▶ **Task statement**
An exact copy of all records is expected, minus the images.

::: Records for this exercise :::

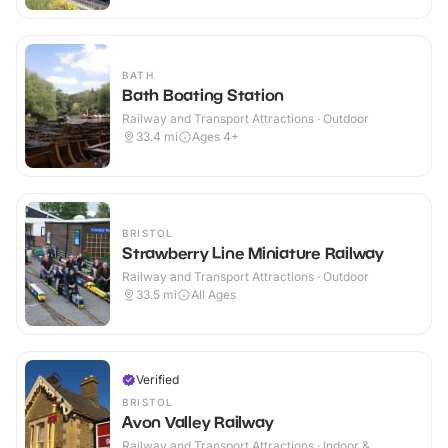
BATH
Bath Boating Station
Railway and Transport Attractions · Outdoor
33.4
mi
Ages 4+
BRISTOL
Strawberry Line Miniature Railway
Railway and Transport Attractions · Outdoor
33.5
mi
All Ages
Verified
BRISTOL
Avon Valley Railway
Railway and Transport Attractions · Indoor &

:::

▶ **Answer space**
BATH
Bath Boating Station
Railway and Transport Attractions · Outdoor
33.4
mi
Ages 4+
BRISTOL
Strawberry Line Miniature Railway
Railway and Transport Attractions · Outdoor
33.5
mi
All Ages
Verified
BRISTOL
Avon Valley Railway
Railway and Transport Attractions · Indoor &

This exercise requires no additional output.